Risks are mitigated with capital invested across the value-added spectrum of operating properties from those requiring minor renovations to a couple of major redevelopments, and all are fully “in-line” with the Belay’s investment thesis and strategy:

  • High-caliber operators and sector specialists, each possessing specialized experience in the fund’s target markets and sectors
  • Diversity of ownership, as each partner is a minority or majority woman-owned firm and reflective of the communities they represent

The three PJV relationships include:

  • Arc Capital Partners to pursue adaptive re-use and/or value-added repositioning of urban infill, middle market retail, multifamily and creative office mixed-use properties driven primarily by millennials demand drivers in select transit-oriented Southern California and Texas cities.
  • Eagle Property Capital to capitalize on the need for quality workforce housing in high-growth markets, catering to middle-income renters and capturing the significant growth of the middle-income segment of the Hispanic population, which is projected to account for more than half of the growth in renter households through 2023.
  • L&L Investment Partners to pursue urban or infill value-added and/or opportunistic development projects narrowly focused on the Portland, Oregon, market which is experiencing strong employment and population growth around a high-caliber workforce dominated by millennials driving demand for creative office, multifamily and mixed-use properties with optionality to cater to tenants and residents seeking live-work-play neighborhoods accessible to amenities.

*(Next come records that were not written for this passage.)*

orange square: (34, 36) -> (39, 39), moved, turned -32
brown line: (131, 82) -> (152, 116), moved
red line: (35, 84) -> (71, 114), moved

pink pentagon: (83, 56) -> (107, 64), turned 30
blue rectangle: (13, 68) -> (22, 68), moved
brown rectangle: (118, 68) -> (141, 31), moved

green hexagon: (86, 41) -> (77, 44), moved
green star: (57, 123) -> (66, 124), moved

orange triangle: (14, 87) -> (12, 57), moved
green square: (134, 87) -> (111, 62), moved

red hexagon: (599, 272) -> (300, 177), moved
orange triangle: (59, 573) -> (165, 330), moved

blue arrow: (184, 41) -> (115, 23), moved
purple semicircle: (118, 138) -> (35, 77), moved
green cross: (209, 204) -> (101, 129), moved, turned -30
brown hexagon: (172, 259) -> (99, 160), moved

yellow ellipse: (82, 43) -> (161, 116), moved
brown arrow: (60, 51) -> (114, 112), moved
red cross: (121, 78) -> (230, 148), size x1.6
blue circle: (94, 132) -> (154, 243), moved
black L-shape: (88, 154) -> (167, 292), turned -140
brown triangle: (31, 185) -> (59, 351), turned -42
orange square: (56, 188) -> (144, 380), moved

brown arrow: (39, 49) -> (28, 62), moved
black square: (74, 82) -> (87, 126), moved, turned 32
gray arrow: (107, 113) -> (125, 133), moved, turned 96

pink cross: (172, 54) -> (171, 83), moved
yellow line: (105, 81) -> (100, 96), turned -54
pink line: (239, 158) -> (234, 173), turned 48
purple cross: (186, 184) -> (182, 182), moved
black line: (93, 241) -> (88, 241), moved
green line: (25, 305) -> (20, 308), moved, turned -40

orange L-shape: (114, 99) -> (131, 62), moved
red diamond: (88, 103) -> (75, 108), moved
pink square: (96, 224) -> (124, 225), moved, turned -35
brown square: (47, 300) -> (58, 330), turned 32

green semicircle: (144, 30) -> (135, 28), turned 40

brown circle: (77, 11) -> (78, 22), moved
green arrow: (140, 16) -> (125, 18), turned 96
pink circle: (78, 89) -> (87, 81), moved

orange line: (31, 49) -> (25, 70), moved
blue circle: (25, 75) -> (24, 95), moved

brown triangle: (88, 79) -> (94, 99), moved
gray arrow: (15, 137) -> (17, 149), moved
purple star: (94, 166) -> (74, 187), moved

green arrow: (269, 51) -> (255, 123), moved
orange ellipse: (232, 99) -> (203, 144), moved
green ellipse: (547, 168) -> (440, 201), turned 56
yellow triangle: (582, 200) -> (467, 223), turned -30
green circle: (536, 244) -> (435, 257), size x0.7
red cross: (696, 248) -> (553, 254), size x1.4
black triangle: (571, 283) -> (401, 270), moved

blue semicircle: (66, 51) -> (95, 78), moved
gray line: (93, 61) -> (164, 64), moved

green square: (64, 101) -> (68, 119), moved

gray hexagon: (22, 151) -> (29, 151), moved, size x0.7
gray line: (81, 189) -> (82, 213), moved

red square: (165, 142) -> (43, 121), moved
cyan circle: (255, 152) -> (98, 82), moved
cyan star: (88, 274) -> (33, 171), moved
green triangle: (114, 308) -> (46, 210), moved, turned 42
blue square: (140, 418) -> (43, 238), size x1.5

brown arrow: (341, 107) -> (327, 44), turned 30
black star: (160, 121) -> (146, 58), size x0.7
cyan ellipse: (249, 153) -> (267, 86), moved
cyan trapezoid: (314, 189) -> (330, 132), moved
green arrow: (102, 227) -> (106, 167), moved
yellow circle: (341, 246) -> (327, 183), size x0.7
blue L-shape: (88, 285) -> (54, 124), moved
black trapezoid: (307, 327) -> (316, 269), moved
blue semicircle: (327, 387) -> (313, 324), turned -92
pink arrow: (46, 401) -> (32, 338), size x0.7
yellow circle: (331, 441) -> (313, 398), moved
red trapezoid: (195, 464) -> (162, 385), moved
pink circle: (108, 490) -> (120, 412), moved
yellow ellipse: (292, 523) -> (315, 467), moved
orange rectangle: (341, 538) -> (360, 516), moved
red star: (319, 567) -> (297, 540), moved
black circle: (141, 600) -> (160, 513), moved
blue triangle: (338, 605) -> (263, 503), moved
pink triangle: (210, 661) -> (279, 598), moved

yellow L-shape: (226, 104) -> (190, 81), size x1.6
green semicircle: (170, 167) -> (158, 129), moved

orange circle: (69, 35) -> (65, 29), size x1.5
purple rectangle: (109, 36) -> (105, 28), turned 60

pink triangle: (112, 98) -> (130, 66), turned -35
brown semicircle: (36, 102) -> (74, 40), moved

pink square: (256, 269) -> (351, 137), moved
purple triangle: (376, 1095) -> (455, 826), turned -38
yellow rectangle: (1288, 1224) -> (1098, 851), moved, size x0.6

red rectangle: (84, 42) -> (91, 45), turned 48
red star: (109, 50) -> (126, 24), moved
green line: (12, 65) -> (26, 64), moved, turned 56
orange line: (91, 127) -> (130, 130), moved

West: Strategic guidance and mentoring is adding value and mitigating risks across each PJV as Belay works collaboratively with each of the partners addressing both opportunities and challenges driving property-level performance, resulting in real-time modifications to redevelopment plans as well as staffing and allocations of resources.

The relationships are strong and productive and CalSTRS is pleased with the performance of each individual asset as well as how well our PJV partners are performing. As a matter of fact, CalSTRS has met with several of our partners and is supporting our decision to make a follow-on commitment to Arc Capital Partners.

 

7. What’s next?

Chase: CalSTRS is moving forward on an additional $100 million equity commitment, which brings its total commitment to Belay to $300 million and allows Belay to focus on generating investment opportunities exclusively for them.

West: Launching Belay alongside Barry, Amy and Eliza was an exciting opportunity for me that drew upon my many years of industry experience including buy- and sell-side investment activities through senior roles at various investment management firms and the State of Connecticut Trust Funds, along with my experience as a co-founder in building Park Madison Partners.

The significant commitment by CalSTRS serves as a resounding endorsement of the Belay platform, its team and strategy. With Belay’s shift away from capital raising, I will continue to provide my support to the firm as an external adviser and am very excited at the opportunities that lie ahead for both Belay and myself.

I have launched Epic Advisory to provide strategic advisory and capital raising–related services to real estate operators and investment management firms, both established and emerging.